**Your assignment**
Would you print the records below word for word, without the pictures?

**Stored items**
+---+
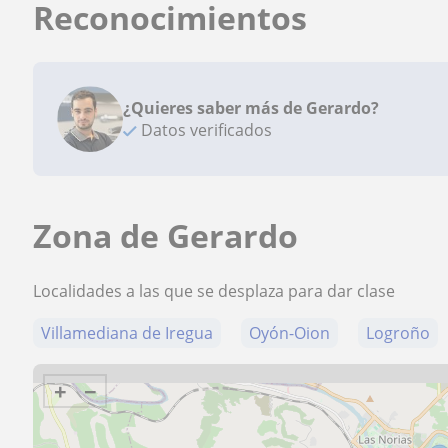
Reconocimientos
¿Quieres saber más de Gerardo?
Datos verificados
Zona de Gerardo
Localidades a las que se desplaza para dar clase
Villamediana de Iregua
Oyón-Oion
Logroño
+
−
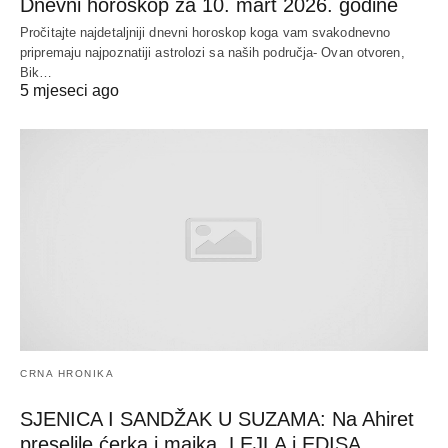
Dnevni horoskop za 10. mart 2026. godine
Pročitajte najdetaljniji dnevni horoskop koga vam svakodnevno
pripremaju najpoznatiji astrolozi sa naših područja- Ovan otvoren,
Bik…
5 mjeseci ago
CRNA HRONIKA
SJENICA I SANDŽAK U SUZAMA: Na Ahiret
preselile ćerka i majka, LEJLA i EDISA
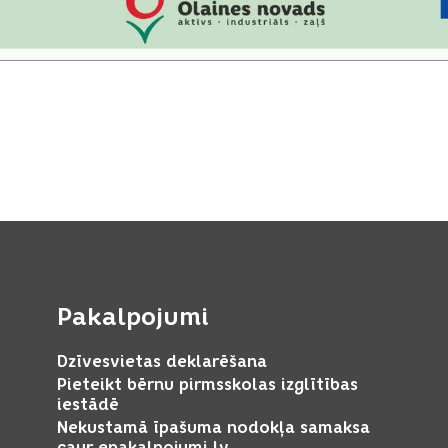
Pakalpojumi
Dzīvesvietas deklarēšana
Pieteikt bērnu pirmsskolas izglītības
iestādē
Nekustamā īpašuma nodokļa samaksa
caur epakalpojumi.lv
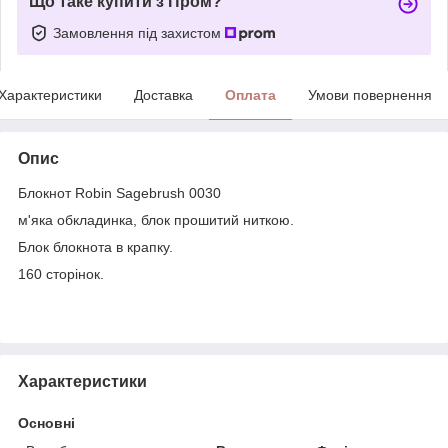
Що таке купити з Пром?
Замовлення під захистом
Характеристики
Доставка
Оплата
Умови повернення
Опис
Блокнот Robin Sagebrush 0030
м'яка обкладинка, блок прошитий ниткою.
Блок блокнота в крапку.
160 сторінок.
Характеристики
Основні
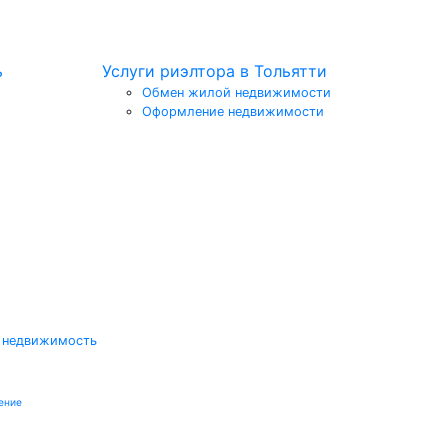
ь
Услуги риэлтора в Тольятти
Обмен жилой недвижимости
Оформление недвижимости
 недвижимость
ение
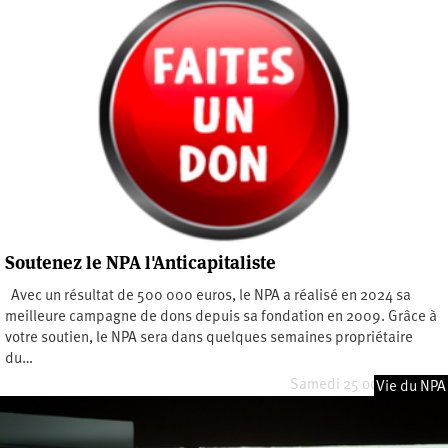
Soutenez le NPA l'Anticapitaliste
Avec un résultat de 500 000 euros, le NPA a réalisé en 2024 sa
meilleure campagne de dons depuis sa fondation en 2009. Grâce à
votre soutien, le NPA sera dans quelques semaines propriétaire
du…
Samedi 25 octobre 2025
Vie du NPA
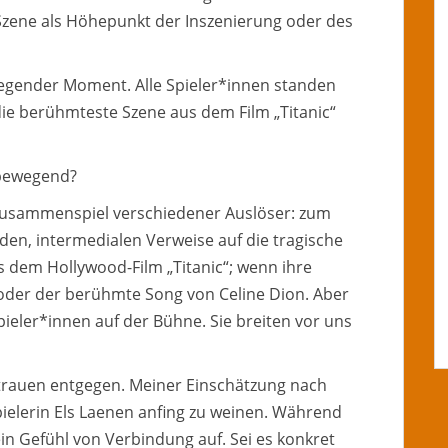
Szene als Höhepunkt der Inszenierung oder des
bewegender Moment. Alle Spieler*innen standen
e berühmteste Szene aus dem Film „Titanic“
 bewegend?
s Zusammenspiel verschiedener Auslöser: zum
nden, intermedialen Verweise auf die tragische
s dem Hollywood-Film „Titanic“; wenn ihre
der der berühmte Song von Celine Dion. Aber
ieler*innen auf der Bühne. Sie breiten vor uns
trauen entgegen. Meiner Einschätzung nach
elerin Els Laenen anfing zu weinen. Während
in Gefühl von Verbindung auf. Sei es konkret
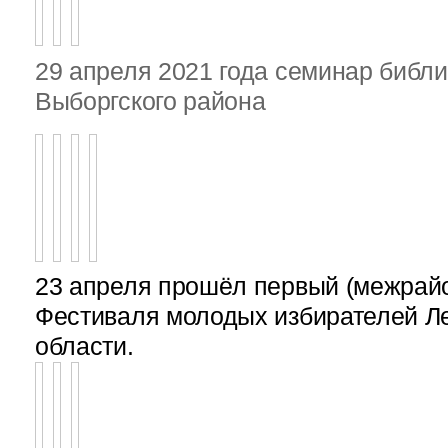
29 апреля 2021 года семинар библ
Выборгского района
23 апреля прошёл первый (межрайон
Фестиваля молодых избирателей Л
области.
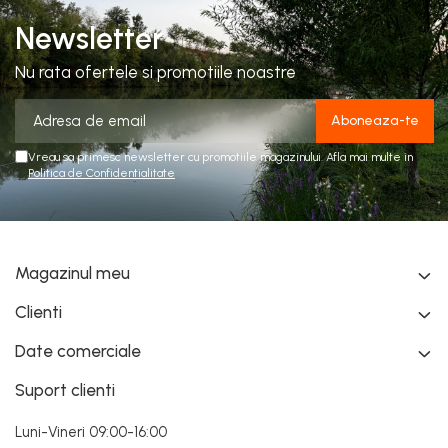
Newsletter
Nu rata ofertele si promotiile noastre
Vreau sa primesc newsletter cu promotiile magazinului. Afla mai multe in
Politica de Confidentialitate
Magazinul meu
Clienti
Date comerciale
Suport clienti
Luni-Vineri 09:00-16:00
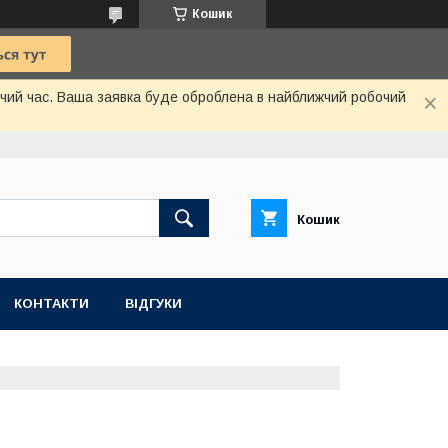
Кошик
бочий час. Ваша заявка буде оброблена в найближчий робочий
Кошик
КОНТАКТИ
ВІДГУКИ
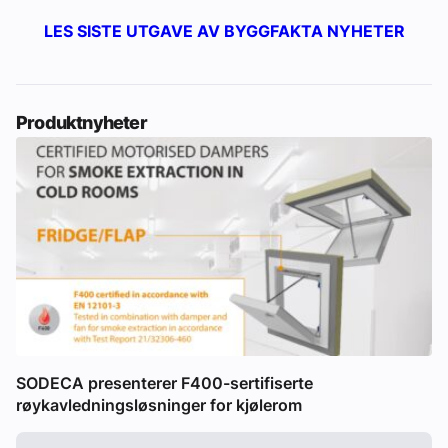
LES SISTE UTGAVE AV BYGGFAKTA NYHETER
Produktnyheter
SODECA presenterer F400-sertifiserte
røykavledningsløsninger for kjølerom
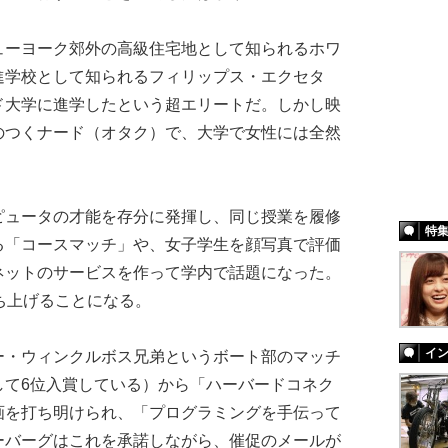
ーヨーク郊外の高級住宅地として知られるホワ
進学校として知られるフィリップス・エクセタ
ド大学に進学したという超エリートだ。しかし映
のつくナード（オタク）で、大学で女性には全然
ュータの才能を存分に発揮し、同じ授業を履修
特
る「コースマッチ」や、女子学生を顔写真で評価
ネットのサービスを作って学内で話題になった。
ち上げることになる。
イ
・ウィンクルボス兄弟というボート部のマッチ
して6位入賞している）から「ハーバードコネク
画を打ち明けられ、「プログラミングを手伝って
ーバーグはこれを承諾しながら、催促のメールが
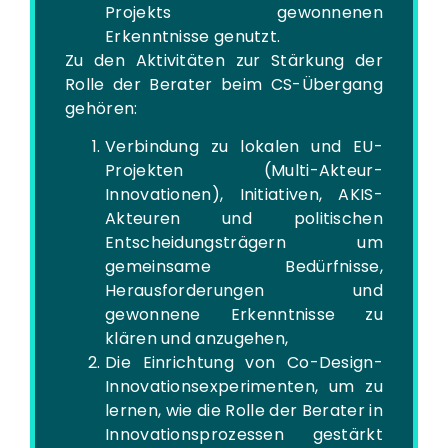
Projekts gewonnenen
Erkenntnisse genutzt.
Zu den Aktivitäten zur Stärkung der
Rolle der Berater beim CS-Übergang
gehören:
Verbindung zu lokalen und EU-
Projekten (Multi-Akteur-
Innovationen), Initiativen, AKIS-
Akteuren und politischen
Entscheidungsträgern um
gemeinsame Bedürfnisse,
Herausforderungen und
gewonnene Erkenntnisse zu
klären und anzugehen,
Die Einrichtung von Co-Design-
Innovationsexperimenten, um zu
lernen, wie die Rolle der Berater in
Innovationsprozessen gestärkt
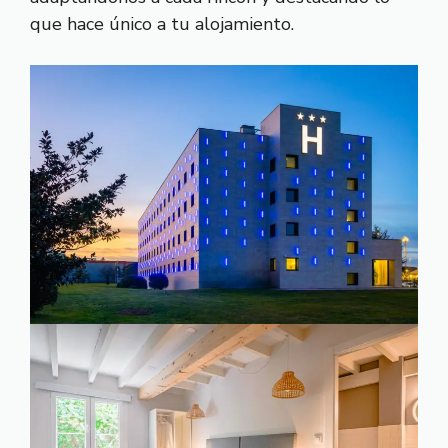
que hace único a tu alojamiento.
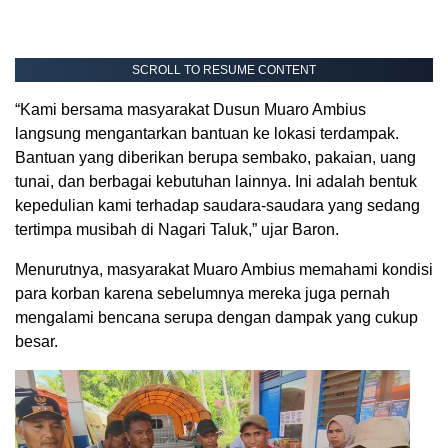
SCROLL TO RESUME CONTENT
“Kami bersama masyarakat Dusun Muaro Ambius
langsung mengantarkan bantuan ke lokasi terdampak.
Bantuan yang diberikan berupa sembako, pakaian, uang
tunai, dan berbagai kebutuhan lainnya. Ini adalah bentuk
kepedulian kami terhadap saudara-saudara yang sedang
tertimpa musibah di Nagari Taluk,” ujar Baron.
Menurutnya, masyarakat Muaro Ambius memahami kondisi
para korban karena sebelumnya mereka juga pernah
mengalami bencana serupa dengan dampak yang cukup
besar.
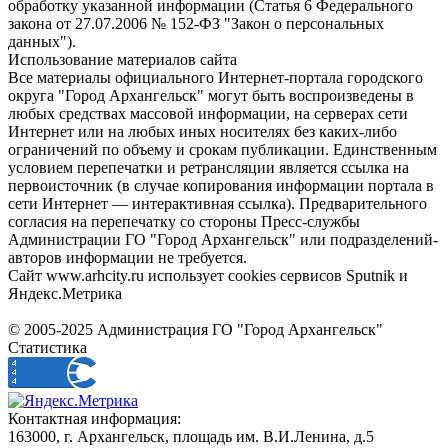
обработку указанной информации (Статья 6 Федерального
закона от 27.07.2006 № 152-ФЗ "Закон о персональных
данных").
Использование материалов сайта
Все материалы официального Интернет-портала городского
округа "Город Архангельск" могут быть воспроизведены в
любых средствах массовой информации, на серверах сети
Интернет или на любых иных носителях без каких-либо
ограничений по объему и срокам публикации. Единственным
условием перепечатки и ретрансляции является ссылка на
первоисточник (в случае копирования информации портала в
сети Интернет — интерактивная ссылка). Предварительного
согласия на перепечатку со стороны Пресс-службы
Администрации ГО "Город Архангельск" или подразделений-
авторов информации не требуется.
Сайт www.arhcity.ru использует cookies сервисов Sputnik и
Яндекс.Метрика
© 2005-2025 Администрация ГО "Город Архангельск"
Статистика
Контактная информация:
163000, г. Архангельск, площадь им. В.И.Ленина, д.5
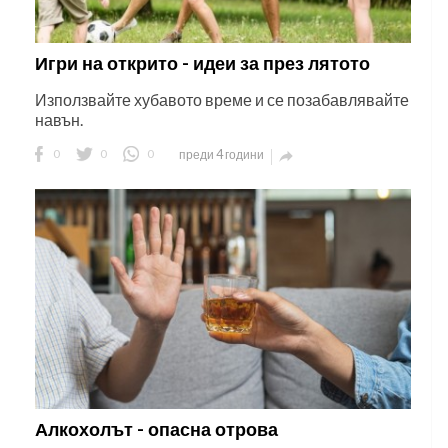
Игри на открито - идеи за през лятото
Използвайте хубавото време и се позабавлявайте
навън.
0
0
0
преди 4 години

Алкохолът - опасна отрова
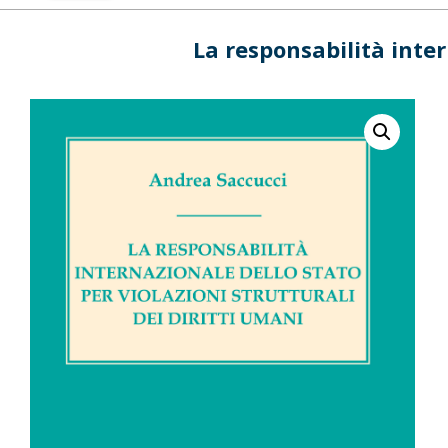
La responsabilità inter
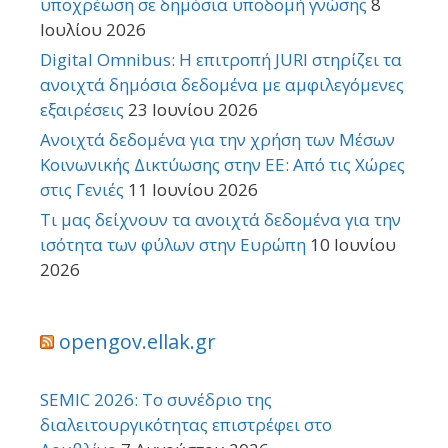
υποχρέωση σε δημόσια υποδομή γνώσης
8
Ιουλίου 2026
Digital Omnibus: Η επιτροπή JURI στηρίζει τα
ανοιχτά δημόσια δεδομένα με αμφιλεγόμενες
εξαιρέσεις
23 Ιουνίου 2026
Ανοιχτά δεδομένα για την χρήση των Μέσων
Κοινωνικής Δικτύωσης στην ΕΕ: Από τις Χώρες
στις Γενιές
11 Ιουνίου 2026
Τι μας δείχνουν τα ανοιχτά δεδομένα για την
ισότητα των φύλων στην Ευρώπη
10 Ιουνίου
2026
opengov.ellak.gr
SEMIC 2026: Το συνέδριο της
διαλειτουργικότητας επιστρέφει στο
+---+
**Exercise result**
Reconocimientos
¿Quieres saber más de Gerardo?
Datos verificados
Zona de Gerardo
Localidades a las que se desplaza para dar clase
Villamediana de Iregua
Oyón-Oion
Logroño
+
−
Dnevni horoskop za 10. mart 2026. godine
Pročitajte najdetaljniji dnevni horoskop koga vam svakodnevno
pripremaju najpoznatiji astrolozi sa naših područja- Ovan otvoren,
Bik…
5 mjeseci ago
CRNA HRONIKA
SJENICA I SANDŽAK U SUZAMA: Na Ahiret
preselile ćerka i majka, LEJLA i EDISA
Pakalpojumi
Dzīvesvietas deklarēšana
Pieteikt bērnu pirmsskolas izglītības
iestādē
Nekustamā īpašuma nodokļa samaksa
caur epakalpojumi.lv
Що таке купити з Пром?
Замовлення під захистом
Характеристики
Доставка
Оплата
Умови повернення
Опис
Блокнот Robin Sagebrush 0030
м'яка обкладинка, блок прошитий ниткою.
Блок блокнота в крапку.
160 сторінок.
Характеристики
Основні
ь
Услуги риэлтора в Тольятти
Обмен жилой недвижимости
Оформление недвижимости
 недвижимость
ение
Soutenez le NPA l'Anticapitaliste
Avec un résultat de 500 000 euros, le NPA a réalisé en 2024 sa
meilleure campagne de dons depuis sa fondation en 2009. Grâce à
votre soutien, le NPA sera dans quelques semaines propriétaire
du…
Samedi 25 octobre 2025
Vie du NPA
Szene als Höhepunkt der Inszenierung oder des
bewegender Moment. Alle Spieler*innen standen
e berühmteste Szene aus dem Film „Titanic“
 bewegend?
s Zusammenspiel verschiedener Auslöser: zum
nden, intermedialen Verweise auf die tragische
s dem Hollywood-Film „Titanic“; wenn ihre
der der berühmte Song von Celine Dion. Aber
ieler*innen auf der Bühne. Sie breiten vor uns
trauen entgegen. Meiner Einschätzung nach
elerin Els Laenen anfing zu weinen. Während
in Gefühl von Verbindung auf. Sei es konkret
29 апреля 2021 года семинар библ
Выборгского района
23 апреля прошёл первый (межрайон
Фестиваля молодых избирателей Л
области.
Newsletter
Nu rata ofertele si promotiile noastre
Vreau sa primesc newsletter cu promotiile magazinului. Afla mai multe in
Politica de Confidentialitate
Magazinul meu
Clienti
Date comerciale
Suport clienti
Luni-Vineri 09:00-16:00
Кошик
бочий час. Ваша заявка буде оброблена в найближчий робочий
Кошик
КОНТАКТИ
ВІДГУКИ
LES SISTE UTGAVE AV BYGGFAKTA NYHETER
Produktnyheter
SODECA presenterer F400-sertifiserte
røykavledningsløsninger for kjølerom
ーヨーク郊外の高級住宅地として知られるホワ
進学校として知られるフィリップス・エクセタ
ド大学に進学したという超エリートだ。しかし映
のつくナード（オタク）で、大学で女性には全然
ュータの才能を存分に発揮し、同じ授業を履修
特
る「コースマッチ」や、女子学生を顔写真で評価
ネットのサービスを作って学内で話題になった。
ち上げることになる。
イ
・ウィンクルボス兄弟というボート部のマッチ
して6位入賞している）から「ハーバードコネク
画を打ち明けられ、「プログラミングを手伝って
ーバーグはこれを承諾しながら、催促のメールが
Projekts gewonnenen
Erkenntnisse genutzt.
Zu den Aktivitäten zur Stärkung der
Rolle der Berater beim CS-Übergang
gehören:
Verbindung zu lokalen und EU-
Projekten (Multi-Akteur-
Innovationen), Initiativen, AKIS-
Akteuren und politischen
Entscheidungsträgern um
gemeinsame Bedürfnisse,
Herausforderungen und
gewonnene Erkenntnisse zu
klären und anzugehen,
Die Einrichtung von Co-Design-
Innovationsexperimenten, um zu
lernen, wie die Rolle der Berater in
Innovationsprozessen gestärkt
que hace único a tu alojamiento.
SCROLL TO RESUME CONTENT
“Kami bersama masyarakat Dusun Muaro Ambius
langsung mengantarkan bantuan ke lokasi terdampak.
Bantuan yang diberikan berupa sembako, pakaian, uang
tunai, dan berbagai kebutuhan lainnya. Ini adalah bentuk
kepedulian kami terhadap saudara-saudara yang sedang
tertimpa musibah di Nagari Taluk,” ujar Baron.
Menurutnya, masyarakat Muaro Ambius memahami kondisi
para korban karena sebelumnya mereka juga pernah
mengalami bencana serupa dengan dampak yang cukup
besar.
обработку указанной информации (Статья 6 Федерального
закона от 27.07.2006 № 152-ФЗ "Закон о персональных
данных").
Использование материалов сайта
Все материалы официального Интернет-портала городского
округа "Город Архангельск" могут быть воспроизведены в
любых средствах массовой информации, на серверах сети
Интернет или на любых иных носителях без каких-либо
ограничений по объему и срокам публикации. Единственным
условием перепечатки и ретрансляции является ссылка на
первоисточник (в случае копирования информации портала в
сети Интернет — интерактивная ссылка). Предварительного
согласия на перепечатку со стороны Пресс-службы
Администрации ГО "Город Архангельск" или подразделений-
авторов информации не требуется.
Сайт www.arhcity.ru использует cookies сервисов Sputnik и
Яндекс.Метрика
© 2005-2025 Администрация ГО "Город Архангельск"
Статистика
Контактная информация:
163000, г. Архангельск, площадь им. В.И.Ленина, д.5
Игри на открито - идеи за през лятото
Използвайте хубавото време и се позабавлявайте
навън.
0
0
0
преди 4 години

Алкохолът - опасна отрова
La responsabilità inter
υποχρέωση σε δημόσια υποδομή γνώσης
8
Ιουλίου 2026
Digital Omnibus: Η επιτροπή JURI στηρίζει τα
ανοιχτά δημόσια δεδομένα με αμφιλεγόμενες
εξαιρέσεις
23 Ιουνίου 2026
Ανοιχτά δεδομένα για την χρήση των Μέσων
Κοινωνικής Δικτύωσης στην ΕΕ: Από τις Χώρες
στις Γενιές
11 Ιουνίου 2026
Τι μας δείχνουν τα ανοιχτά δεδομένα για την
ισότητα των φύλων στην Ευρώπη
10 Ιουνίου
2026
opengov.ellak.gr
SEMIC 2026: Το συνέδριο της
διαλειτουργικότητας επιστρέφει στο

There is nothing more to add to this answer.